INDIA BUSINESS WORLD - JULY - AUGUST - 2007
The Month that was ...
CENTRE RELAXES DIVIDEND, ISSUES IINDIAN DEPOSITORY RECEIPTS
THE government has eased the rules for foreign companies to raise money from the Indian capital market by issuing Indian Depository Receipts (IDRs). The move is aimed at facilitating greater outflow of capital from the domestic economy, thereby easing the upward pressure on the rupee and preparing the ground for an international financial hub in India.
It is also aimed at energising the IDR market. Though the country had created a policy regime for IDRs-the Indian equivalent of Global Depository Receipts (GDRs) and American Depository Receipts-in 2004, no foreign company has raised any capital in India using this instrument. IDRs are financial instruments that allow foreign companies to mobilise funds by offering equity and getting listed on Indian stock exchanges.
The new amendments to the Companies (Issue of Indian Depository Receipts) Rules, 2004, have extended the limit for an overseas firm to raise money from India in a financial year from 15% of its paid-up capital and free reserves to 25% of the post-issue number of equity shares.
The eligibility rule requiring the issuer to be making profits for at least five preceding years has been changed to three out of five preceding years-the same as that of local issues.
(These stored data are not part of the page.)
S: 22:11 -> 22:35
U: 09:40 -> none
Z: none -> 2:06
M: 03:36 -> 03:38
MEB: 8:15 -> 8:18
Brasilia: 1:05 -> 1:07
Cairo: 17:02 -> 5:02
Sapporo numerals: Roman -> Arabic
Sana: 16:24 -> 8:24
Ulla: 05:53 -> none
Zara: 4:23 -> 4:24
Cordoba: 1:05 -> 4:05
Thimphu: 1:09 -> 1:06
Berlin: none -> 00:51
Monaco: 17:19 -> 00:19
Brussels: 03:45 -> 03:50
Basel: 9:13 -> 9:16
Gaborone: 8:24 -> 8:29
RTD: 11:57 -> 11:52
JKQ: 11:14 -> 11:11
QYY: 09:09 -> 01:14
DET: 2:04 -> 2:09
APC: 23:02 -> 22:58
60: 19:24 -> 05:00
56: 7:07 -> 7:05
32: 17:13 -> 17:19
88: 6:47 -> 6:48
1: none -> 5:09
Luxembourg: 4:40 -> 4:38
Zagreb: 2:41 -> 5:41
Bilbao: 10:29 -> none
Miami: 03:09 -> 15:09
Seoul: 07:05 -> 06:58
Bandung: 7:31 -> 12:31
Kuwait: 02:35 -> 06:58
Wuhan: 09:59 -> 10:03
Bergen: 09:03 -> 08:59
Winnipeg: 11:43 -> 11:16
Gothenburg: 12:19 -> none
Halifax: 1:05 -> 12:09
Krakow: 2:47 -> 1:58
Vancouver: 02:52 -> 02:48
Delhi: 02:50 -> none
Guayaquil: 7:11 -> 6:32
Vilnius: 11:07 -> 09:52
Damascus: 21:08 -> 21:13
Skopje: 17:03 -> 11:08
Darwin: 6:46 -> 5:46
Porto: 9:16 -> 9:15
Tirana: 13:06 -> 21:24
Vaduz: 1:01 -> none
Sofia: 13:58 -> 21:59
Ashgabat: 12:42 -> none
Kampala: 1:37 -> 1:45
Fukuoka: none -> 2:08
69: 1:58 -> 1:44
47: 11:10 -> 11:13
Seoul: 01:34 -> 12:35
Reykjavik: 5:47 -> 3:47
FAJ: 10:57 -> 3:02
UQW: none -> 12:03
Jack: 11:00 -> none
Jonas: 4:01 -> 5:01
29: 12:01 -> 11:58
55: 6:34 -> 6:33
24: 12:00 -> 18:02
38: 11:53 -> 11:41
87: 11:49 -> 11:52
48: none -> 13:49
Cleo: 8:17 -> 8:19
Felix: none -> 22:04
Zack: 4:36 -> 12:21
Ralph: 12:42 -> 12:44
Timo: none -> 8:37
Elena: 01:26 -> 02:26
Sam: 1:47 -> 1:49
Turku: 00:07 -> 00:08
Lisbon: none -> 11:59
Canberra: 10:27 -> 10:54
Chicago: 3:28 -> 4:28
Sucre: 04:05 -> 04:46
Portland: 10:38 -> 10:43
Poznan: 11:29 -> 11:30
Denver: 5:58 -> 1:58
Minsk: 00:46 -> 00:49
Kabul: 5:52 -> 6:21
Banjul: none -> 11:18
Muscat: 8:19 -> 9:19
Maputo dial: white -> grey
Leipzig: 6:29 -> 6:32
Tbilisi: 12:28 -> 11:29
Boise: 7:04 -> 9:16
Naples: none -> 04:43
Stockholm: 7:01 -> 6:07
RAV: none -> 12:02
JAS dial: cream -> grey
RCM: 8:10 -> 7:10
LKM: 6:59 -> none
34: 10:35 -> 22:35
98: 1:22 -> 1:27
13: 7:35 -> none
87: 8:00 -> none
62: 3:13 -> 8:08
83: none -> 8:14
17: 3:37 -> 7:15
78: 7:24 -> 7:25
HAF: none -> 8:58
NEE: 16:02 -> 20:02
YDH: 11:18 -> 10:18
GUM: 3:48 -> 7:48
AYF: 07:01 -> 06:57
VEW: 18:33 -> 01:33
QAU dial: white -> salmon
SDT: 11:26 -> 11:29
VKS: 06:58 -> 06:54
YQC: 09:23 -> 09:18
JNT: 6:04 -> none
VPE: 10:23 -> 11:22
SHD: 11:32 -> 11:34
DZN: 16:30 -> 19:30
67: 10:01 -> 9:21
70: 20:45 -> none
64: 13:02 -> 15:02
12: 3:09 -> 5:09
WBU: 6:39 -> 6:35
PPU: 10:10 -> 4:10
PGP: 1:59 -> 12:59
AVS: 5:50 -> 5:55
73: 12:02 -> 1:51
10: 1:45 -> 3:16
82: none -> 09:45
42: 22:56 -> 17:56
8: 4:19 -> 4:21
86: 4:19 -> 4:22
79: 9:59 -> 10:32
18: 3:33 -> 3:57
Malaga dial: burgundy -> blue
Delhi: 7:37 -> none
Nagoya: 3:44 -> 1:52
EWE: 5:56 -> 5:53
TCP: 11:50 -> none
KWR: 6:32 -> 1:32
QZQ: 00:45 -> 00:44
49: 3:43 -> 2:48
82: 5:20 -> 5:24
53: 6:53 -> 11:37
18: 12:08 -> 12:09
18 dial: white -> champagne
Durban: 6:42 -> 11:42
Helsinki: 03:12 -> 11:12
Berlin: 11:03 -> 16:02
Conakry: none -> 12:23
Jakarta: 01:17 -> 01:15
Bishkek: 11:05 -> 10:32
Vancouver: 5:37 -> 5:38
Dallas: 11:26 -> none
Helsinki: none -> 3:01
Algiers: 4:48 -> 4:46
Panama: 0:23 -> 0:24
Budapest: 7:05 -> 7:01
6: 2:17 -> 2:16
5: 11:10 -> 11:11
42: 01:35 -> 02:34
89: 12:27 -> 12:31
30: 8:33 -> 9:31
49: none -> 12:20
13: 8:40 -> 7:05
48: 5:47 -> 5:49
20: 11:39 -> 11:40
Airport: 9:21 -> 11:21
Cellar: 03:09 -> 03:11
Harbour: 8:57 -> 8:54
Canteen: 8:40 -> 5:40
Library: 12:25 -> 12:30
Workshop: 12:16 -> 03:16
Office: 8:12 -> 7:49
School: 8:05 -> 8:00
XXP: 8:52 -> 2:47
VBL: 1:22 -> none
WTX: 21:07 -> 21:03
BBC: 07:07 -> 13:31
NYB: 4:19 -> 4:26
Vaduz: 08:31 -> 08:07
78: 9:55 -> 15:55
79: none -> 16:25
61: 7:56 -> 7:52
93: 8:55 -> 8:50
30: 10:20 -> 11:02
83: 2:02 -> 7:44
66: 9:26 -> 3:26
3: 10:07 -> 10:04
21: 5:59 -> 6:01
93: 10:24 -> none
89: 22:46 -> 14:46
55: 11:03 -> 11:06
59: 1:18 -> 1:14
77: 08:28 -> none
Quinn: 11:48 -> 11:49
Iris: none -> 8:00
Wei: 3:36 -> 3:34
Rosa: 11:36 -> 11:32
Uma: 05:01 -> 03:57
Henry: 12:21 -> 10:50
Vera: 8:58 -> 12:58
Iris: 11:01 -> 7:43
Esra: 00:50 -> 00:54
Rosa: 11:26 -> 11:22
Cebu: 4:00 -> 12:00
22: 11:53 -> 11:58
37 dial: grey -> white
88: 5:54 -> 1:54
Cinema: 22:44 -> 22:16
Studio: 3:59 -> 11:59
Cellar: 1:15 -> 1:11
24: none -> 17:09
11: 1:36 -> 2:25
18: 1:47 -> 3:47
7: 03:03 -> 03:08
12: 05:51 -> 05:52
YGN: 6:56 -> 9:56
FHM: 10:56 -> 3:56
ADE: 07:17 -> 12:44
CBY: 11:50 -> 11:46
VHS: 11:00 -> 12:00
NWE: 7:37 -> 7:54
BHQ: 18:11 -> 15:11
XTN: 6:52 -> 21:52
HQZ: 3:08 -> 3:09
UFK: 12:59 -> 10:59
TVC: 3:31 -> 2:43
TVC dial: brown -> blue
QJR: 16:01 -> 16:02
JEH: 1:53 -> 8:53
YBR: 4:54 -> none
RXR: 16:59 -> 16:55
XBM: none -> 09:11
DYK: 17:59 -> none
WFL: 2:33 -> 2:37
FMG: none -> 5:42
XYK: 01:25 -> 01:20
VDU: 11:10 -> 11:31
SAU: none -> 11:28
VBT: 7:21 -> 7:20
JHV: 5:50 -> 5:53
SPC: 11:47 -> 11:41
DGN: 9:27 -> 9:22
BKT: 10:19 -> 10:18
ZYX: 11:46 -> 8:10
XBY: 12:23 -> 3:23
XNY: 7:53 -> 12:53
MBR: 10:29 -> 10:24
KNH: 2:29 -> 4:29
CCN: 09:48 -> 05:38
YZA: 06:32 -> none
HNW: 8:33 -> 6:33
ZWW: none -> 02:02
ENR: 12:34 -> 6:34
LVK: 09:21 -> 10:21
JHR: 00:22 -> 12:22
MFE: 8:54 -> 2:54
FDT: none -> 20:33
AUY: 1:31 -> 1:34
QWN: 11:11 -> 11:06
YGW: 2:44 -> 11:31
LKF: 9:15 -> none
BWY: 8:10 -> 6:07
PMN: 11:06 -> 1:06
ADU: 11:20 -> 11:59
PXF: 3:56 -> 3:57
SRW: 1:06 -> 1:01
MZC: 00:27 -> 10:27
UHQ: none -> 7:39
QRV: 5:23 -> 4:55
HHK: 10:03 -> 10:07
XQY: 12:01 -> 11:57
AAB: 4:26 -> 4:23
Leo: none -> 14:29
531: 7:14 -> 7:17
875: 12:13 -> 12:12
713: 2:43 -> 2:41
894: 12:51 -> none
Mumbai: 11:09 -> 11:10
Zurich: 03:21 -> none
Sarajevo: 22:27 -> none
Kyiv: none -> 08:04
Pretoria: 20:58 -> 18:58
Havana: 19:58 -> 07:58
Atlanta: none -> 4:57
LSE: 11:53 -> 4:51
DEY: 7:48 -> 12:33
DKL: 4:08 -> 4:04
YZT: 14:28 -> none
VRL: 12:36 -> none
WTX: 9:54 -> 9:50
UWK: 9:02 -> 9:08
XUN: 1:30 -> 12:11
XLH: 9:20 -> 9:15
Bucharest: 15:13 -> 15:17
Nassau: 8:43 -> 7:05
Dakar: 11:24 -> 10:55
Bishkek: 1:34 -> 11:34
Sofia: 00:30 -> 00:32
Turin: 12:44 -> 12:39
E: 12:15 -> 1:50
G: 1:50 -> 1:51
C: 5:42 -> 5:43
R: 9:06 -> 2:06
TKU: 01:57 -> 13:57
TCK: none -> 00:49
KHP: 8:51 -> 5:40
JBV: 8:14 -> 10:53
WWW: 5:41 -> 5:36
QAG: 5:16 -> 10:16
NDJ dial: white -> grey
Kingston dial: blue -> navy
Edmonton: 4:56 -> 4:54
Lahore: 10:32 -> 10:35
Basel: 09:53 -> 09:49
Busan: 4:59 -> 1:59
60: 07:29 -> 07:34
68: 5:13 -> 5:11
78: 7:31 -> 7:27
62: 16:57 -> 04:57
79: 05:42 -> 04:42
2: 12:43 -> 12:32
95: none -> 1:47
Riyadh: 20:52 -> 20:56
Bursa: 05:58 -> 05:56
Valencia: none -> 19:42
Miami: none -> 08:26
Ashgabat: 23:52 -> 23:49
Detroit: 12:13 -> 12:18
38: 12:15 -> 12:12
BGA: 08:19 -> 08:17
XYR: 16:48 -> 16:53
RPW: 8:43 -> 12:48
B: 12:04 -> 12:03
Further, the requirement of declaring a minimum dividend for last five years and a minimum 2:1 debt equity ratio has been omitted. Such rules cannot be applied across the board as they are specific to individual companies that follow different dividend policies in their respective jurisdictions, the corporate affairs ministry said.
BUT the new regime is not without riders. Foreign companies taking the IDR route should now have a continuous trading record on the parent country's stock exchange for at least three preceding years. This is to ensure that the issuer is a known entity.
Also, net worth and market capitalisation ceilings have been provided for as eligibility conditions instead of net worth and turnover-based ceilings. The turnover criteria may not disclose the profitability or the market perception of the issuer. The new norms have made capital marker regulator Sebi's approval of IDR applications time-bound.
The disclosure norms have also been rationalised. The requirement of publishing quarterly audited financial results in newspapers has been done away with. Quarterly audited results or unaudited results may be subjected to limited review by the auditors of the issuing company and disclosed after its board approval. The manner of publication has been left to be specified in the listing conditions to be decided by the Indian stock exchange as per Sebi's guidance. Information in respect of listing, trading record or history of the issuer on all the stock exchanges in the world would also be required to be disclosed in the offer document.